AMSTAT Consulting analyzed hourly gas usage across three climate zones to help a utility prioritize decommissioning zones. The client lacked detailed data on variation by appliance type, housing stock, and weather. The firm processed smart meter data from 1.2 million households, enriched with GIS-based building and income data. Variables included hourly therms used, appliance load signatures, zip code, and real-time weather. It applied time-series decomposition and clustering to isolate early-morning heating spikes and evening cooking peaks. Cross-validation with building permit data confirmed appliance age as a strong predictor of gas dependence.
A key challenge was disaggregating end uses without intrusive sensors. The team resolved this by training a machine learning model on submetered pilot data to recognize appliance load signatures. This resulted in a market-ready model for appliance-level gas load forecasting using smart meter and climate data. It developed GIS-linked dashboards that visualize end-use risk zones and estimate avoided pressure loss under transition scenarios. The firm used hydraulic simulations to estimate pipeline impacts under different decommissioning sequences, tied to daily peak-use profiles.

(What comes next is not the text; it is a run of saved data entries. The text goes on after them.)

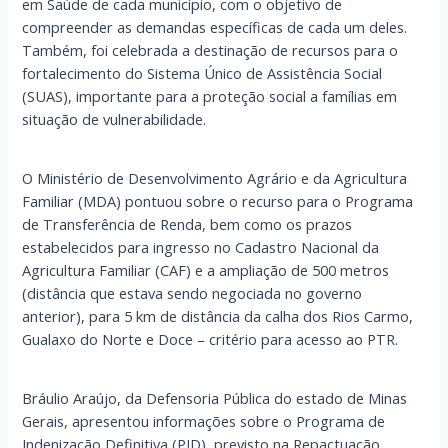
em Saúde de cada município, com o objetivo de
compreender as demandas específicas de cada um deles.
Também, foi celebrada a destinação de recursos para o
fortalecimento do Sistema Único de Assistência Social
(SUAS), importante para a proteção social a famílias em
situação de vulnerabilidade.
O Ministério de Desenvolvimento Agrário e da Agricultura
Familiar (MDA) pontuou sobre o recurso para o Programa
de Transferência de Renda, bem como os prazos
estabelecidos para ingresso no Cadastro Nacional da
Agricultura Familiar (CAF) e a ampliação de 500 metros
(distância que estava sendo negociada no governo
anterior), para 5 km de distância da calha dos Rios Carmo,
Gualaxo do Norte e Doce – critério para acesso ao PTR.
Bráulio Araújo, da Defensoria Pública do estado de Minas
Gerais, apresentou informações sobre o Programa de
Indenização Definitiva (PID), previsto na Repactuação.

The client used results to map phased retirement zones and guide targeted heat pump adoption. The study supported new rebate designs for electric stoves based on gas-use clustering in cooking-dominant regions. It informed the agency’s outreach campaigns, helping shift public perception in persistently high-use neighborhoods. The client adopted the usage profiles as standard inputs for future decarbonization and demand response modeling.